### [What this task involves]
Where in the listing does the string "oriented" appear? Copy every line that holds it.

### [Source records]
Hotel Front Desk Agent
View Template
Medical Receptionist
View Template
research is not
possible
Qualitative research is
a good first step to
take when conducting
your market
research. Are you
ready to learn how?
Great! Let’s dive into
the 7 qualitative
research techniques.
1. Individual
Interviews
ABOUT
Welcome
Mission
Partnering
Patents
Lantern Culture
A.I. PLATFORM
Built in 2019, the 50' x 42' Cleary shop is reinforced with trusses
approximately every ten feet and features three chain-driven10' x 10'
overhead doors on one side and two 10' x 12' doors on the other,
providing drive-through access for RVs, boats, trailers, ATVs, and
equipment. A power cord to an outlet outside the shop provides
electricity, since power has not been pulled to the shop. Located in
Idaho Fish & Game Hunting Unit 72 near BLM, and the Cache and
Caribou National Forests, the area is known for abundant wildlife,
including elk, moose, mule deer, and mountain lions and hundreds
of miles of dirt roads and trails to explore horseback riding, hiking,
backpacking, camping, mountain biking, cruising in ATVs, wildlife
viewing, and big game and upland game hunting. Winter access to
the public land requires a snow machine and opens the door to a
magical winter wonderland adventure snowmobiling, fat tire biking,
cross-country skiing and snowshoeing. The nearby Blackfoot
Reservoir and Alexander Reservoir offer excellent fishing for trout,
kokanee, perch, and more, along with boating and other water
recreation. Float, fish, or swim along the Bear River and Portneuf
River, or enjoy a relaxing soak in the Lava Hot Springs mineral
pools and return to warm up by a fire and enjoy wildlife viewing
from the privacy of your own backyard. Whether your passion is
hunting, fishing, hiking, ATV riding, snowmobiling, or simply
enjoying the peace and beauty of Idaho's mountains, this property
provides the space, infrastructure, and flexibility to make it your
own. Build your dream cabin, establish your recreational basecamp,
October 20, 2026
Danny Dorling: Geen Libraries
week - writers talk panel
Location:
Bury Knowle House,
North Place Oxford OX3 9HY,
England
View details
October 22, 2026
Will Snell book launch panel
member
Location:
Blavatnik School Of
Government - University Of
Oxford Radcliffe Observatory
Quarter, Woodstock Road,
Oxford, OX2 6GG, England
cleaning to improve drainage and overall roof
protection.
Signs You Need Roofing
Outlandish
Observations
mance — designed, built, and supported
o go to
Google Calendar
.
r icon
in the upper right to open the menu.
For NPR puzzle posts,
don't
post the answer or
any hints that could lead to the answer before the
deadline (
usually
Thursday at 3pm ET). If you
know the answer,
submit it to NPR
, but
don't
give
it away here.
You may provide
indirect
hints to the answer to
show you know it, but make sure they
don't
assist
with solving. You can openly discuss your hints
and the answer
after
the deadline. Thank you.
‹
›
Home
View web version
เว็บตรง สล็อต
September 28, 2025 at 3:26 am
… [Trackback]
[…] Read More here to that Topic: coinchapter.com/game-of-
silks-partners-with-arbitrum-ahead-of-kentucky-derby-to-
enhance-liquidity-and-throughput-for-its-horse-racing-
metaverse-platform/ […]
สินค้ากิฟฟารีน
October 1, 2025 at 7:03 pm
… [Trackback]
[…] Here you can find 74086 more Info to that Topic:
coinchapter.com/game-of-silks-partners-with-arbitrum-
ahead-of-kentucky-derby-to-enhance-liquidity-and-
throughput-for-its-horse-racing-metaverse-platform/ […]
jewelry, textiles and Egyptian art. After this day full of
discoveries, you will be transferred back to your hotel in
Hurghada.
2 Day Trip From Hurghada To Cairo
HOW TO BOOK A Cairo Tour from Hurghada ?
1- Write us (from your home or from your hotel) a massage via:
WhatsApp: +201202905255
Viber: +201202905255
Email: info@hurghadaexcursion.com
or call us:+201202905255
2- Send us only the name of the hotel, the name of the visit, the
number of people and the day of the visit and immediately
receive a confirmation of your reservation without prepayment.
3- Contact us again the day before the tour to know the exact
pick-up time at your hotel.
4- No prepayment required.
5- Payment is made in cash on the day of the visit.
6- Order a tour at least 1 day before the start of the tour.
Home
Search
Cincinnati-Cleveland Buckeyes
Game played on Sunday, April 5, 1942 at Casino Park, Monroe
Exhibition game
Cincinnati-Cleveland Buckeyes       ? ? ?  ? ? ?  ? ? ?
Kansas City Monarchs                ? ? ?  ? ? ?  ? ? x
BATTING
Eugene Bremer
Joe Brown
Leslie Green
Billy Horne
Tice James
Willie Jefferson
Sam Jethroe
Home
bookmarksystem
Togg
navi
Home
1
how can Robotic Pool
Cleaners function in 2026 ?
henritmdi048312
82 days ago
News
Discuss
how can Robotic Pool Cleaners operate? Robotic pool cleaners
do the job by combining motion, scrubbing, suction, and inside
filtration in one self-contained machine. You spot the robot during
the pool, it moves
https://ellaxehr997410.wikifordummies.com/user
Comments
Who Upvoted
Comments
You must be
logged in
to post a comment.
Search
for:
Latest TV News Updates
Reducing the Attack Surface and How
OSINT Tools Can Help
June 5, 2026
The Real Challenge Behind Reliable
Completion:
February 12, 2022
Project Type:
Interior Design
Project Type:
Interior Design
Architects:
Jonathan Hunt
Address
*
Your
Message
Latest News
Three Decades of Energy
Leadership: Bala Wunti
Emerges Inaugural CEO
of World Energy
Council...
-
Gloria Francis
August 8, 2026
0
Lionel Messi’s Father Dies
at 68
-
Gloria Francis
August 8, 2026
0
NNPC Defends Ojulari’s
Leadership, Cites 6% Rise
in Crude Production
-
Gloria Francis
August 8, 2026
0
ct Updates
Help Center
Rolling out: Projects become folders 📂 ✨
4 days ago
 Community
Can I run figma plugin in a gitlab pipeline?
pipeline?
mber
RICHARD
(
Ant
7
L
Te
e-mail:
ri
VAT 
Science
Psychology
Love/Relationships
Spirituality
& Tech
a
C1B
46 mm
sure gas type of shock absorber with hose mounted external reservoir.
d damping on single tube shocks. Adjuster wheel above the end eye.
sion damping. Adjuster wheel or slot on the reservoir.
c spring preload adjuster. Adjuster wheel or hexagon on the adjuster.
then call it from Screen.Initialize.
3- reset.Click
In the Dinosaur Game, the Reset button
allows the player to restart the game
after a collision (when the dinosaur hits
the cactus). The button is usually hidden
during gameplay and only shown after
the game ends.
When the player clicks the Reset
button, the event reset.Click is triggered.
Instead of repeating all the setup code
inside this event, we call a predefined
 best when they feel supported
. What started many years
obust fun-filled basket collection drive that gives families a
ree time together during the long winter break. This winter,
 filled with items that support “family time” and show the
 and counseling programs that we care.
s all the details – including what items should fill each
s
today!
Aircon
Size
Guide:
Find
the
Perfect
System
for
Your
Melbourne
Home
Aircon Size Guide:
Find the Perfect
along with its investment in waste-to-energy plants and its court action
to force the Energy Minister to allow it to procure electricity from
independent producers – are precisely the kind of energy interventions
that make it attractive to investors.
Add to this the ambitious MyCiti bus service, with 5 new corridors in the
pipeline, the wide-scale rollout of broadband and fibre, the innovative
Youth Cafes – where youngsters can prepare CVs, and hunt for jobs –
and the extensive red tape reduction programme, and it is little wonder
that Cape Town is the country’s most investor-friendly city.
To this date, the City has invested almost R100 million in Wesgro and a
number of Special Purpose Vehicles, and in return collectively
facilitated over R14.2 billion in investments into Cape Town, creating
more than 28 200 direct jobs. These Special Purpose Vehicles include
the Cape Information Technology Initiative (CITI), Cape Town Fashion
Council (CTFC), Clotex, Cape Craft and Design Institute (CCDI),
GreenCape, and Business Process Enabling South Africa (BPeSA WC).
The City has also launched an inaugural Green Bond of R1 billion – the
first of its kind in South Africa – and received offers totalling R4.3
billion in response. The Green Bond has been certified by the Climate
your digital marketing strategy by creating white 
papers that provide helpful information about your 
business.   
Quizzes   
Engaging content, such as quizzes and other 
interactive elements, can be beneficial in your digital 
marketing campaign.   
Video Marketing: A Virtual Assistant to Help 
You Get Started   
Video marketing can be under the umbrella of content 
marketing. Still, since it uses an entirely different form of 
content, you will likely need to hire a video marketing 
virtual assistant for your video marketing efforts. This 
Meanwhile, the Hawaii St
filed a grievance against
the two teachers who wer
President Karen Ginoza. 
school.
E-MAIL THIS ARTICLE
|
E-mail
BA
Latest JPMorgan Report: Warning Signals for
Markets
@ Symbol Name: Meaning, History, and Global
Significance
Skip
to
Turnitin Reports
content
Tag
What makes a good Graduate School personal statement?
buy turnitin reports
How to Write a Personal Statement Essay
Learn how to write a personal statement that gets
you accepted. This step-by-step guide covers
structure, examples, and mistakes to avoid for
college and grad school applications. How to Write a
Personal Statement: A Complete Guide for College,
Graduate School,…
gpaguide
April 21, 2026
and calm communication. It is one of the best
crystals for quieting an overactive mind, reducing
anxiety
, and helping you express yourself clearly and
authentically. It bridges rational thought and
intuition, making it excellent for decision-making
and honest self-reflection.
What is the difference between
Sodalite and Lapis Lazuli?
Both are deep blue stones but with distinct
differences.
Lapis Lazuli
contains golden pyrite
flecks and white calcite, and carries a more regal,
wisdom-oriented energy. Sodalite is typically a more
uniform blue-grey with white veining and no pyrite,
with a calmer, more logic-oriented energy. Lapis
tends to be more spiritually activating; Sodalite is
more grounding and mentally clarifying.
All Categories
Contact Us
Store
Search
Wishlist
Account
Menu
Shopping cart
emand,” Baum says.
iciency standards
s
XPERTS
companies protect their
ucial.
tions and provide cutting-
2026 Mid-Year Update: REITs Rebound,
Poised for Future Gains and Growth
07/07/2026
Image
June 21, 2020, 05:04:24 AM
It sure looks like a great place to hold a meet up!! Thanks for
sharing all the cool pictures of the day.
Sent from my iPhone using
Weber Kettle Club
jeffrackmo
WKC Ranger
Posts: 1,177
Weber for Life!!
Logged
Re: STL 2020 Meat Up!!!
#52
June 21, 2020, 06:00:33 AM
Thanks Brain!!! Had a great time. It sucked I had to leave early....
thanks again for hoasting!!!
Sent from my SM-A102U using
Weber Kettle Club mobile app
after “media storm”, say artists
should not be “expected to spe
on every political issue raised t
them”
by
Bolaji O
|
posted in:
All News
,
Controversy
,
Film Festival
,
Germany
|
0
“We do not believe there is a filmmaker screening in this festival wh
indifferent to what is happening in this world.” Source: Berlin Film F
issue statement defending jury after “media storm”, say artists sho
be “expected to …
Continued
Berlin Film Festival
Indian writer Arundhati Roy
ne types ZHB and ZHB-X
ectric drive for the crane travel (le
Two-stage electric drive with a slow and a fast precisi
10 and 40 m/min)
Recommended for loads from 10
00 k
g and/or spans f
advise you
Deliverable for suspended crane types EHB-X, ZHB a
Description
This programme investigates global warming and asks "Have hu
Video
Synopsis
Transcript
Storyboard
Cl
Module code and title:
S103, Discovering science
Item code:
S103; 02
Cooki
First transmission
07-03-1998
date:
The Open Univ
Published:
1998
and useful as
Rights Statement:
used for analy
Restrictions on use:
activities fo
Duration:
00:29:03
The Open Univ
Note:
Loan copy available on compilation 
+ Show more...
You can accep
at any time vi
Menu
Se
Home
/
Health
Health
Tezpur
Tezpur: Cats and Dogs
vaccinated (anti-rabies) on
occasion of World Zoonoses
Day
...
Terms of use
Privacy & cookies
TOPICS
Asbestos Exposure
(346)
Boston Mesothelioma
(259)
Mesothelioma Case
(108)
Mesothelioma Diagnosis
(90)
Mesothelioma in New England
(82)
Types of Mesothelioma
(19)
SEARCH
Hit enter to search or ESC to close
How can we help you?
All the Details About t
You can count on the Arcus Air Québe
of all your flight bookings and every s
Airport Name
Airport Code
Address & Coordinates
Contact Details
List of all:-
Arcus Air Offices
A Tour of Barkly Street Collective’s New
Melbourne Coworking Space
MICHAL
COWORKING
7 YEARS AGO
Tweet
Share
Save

### [Problem solution]
wisdom-oriented energy. Sodalite is typically a more
with a calmer, more logic-oriented energy. Lapis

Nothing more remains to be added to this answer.